Lesson 21: Run Test and Test for Randomness

Lesson 21: Run Test and Test for Randomness

Overview

a person running on a trail

In this lesson, we'll learn how to use what is called the Run Test to test whether the distribution functions F(x) and G(y) of two continuous random variables X and Y, respectively, are equal. That is, we'll use the Run Test to test the null hypothesis:

\(H_0 : F(z)=G(z)\)

against any of the typical alternatives. Note that other than the requirement that the random variables be continuous, no other conditions about the distributions must be met in order for the Run Test to be an appropriate test.

We'll close the lesson with seeing one particular application of the Run Test, namely, that of testing whether a series of observations are random (as opposed to showing some trend or some cycling.)


21.1 - The Run Test

21.1 - The Run Test

Let's start from the beginning... it seems reasonable to think that before we can derive a Run Test, we better know what actually constitutes a run.

What is a run?

Let's suppose we have \(n_1\) observations of the random variable X, and \(n_2\) observations of the random variable Y. Suppose we combine the two sets of independent observations into one larger collection of \(n_1 + n_2\) observations, and then arrange the observations in increasing order of magnitude. If we label from which set each of the ordered observations originally came, we might observe something like this:

example of 6 runs

where x denotes an observation of the random variable X and y denotes an observation of the random variable Y. (We might observe this, for example, if the X values were 0.1, 0.4, 0.5, 0.6, 0.8, and 0.9, and the Y values were 0.2, 0.3, 0.7, 1.0, 1.1, and 1.2). That is, in this case, the smallest of all of the observations is an X value, the second smallest of all of the observations is a Y value, the third smallest of all of the observations is a Y value, the fourth smallest of all of the observations is an X value, and so on. Now, each group of successive values of X and Y is what we call a run. So, in this example, we have six runs. If we instead observed this ordered arrangement:

three runs

we would have three runs. And, if we instead observed this ordered arrangement:

eight runs

we would have eight runs.

Why runs?

The next obvious question is in what way might knowing the number of runs be helpful in testing the null hypothesis of the equality of the distributions F(x) and G(y). Let's investigate that question by taking a look at a few examples. Let's start with the case in which the distributions are equal. In that case, we might observe something like this:

equal distributions

In this particular example, there are eight runs. As you can see, this kind of a picture suggests that when the distributions are equal, the number of runs will likely be large.

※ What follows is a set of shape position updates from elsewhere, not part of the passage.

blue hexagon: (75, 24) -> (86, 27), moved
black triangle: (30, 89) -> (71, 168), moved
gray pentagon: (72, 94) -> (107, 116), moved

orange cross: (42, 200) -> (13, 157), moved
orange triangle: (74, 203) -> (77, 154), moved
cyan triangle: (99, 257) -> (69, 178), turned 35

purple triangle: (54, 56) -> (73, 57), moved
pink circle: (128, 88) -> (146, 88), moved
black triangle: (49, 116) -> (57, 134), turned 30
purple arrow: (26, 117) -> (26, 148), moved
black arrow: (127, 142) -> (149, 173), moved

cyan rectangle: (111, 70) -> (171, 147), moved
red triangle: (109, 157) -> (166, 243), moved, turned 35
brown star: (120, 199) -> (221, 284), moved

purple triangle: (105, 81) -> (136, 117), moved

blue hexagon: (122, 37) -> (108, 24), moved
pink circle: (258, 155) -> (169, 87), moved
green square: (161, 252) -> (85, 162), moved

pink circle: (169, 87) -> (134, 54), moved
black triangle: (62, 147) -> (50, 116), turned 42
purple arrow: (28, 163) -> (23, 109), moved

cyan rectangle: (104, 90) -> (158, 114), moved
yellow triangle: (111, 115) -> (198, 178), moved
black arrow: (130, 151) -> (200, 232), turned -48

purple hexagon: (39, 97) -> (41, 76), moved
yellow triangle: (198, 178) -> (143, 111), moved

Now, let's take a look at one way in which the distribution functions could be unequal. One possibility is that one of the distribution functions is at least as great as the other distribution function at all points z. This situation might look something like this:

one cdf greater than other cdf

In this particular example, there are only two runs. This kind of a situation suggests that when one of the distribution functions is at least as great as the other distribution function, the number of runs will likely be small. Note that this is what the distribution functions might look like if the median of Y was greater than the median of X.

Here's another way in which the distribution functions could be unequal:

drawing

In this case, the medians of X and Y are nearly equal, but the variance of Y is much greater than the variance of X. In this particular example, there are only three runs. Again, in general, when we have this type of situation, we would expect the number of runs to be small.

The above three examples give a pretty clear indication that we're onto something with the idea of using runs to test the null hypothesis of the equality of two distribution functions. If the number of runs is smaller than expected, it seems we should reject the null hypothesis, because a small number of runs suggests that there are differences in either the location or the spread of the two distributions. Now, as is usually the case when conducting a hypothesis test, in order to quantify "smaller than expected," we're going to need to know something about the distribution of R, the number of runs.

What is the p.m.f. of R?

Let's let the random variable R denote the number of runs in the combined ordered sample containing \(n_1\) observations of X and \(n_2\) observations of Y. With possible values, such as 2, 3, and so on, R is clearly discrete. Now, if the null hypothesis is true, that is, the distribution functions are equal, all of the possible permutations of the X's and the Y's in the combined sample are equally likely. Therefore, we can use the classical approach to assigning the probability that R equals a particular value r. That is, to find the distribution of R, we can find:

eqn

for all of the possible values in the support of R. (Note that the support depends on the number of observations in the combined sample. We do know, however, that R must be at least 2.) As is usually the case, the denominator is the easy part. If we have \(n_1 + n_2\) positions:

n1 + n2 positions

in which we can choose to place the \(n_1\) observed x values, then the total number of ways of arranging the x's and y's is:

\(\binom{n_1+n_2}{n_1}\)

Note that once the x values are placed in their positions, the remaining \(n_2\) positions must contain the y values. We just as easily could place the y values first, and then the remaining \(n_1\) positions must contain the x values.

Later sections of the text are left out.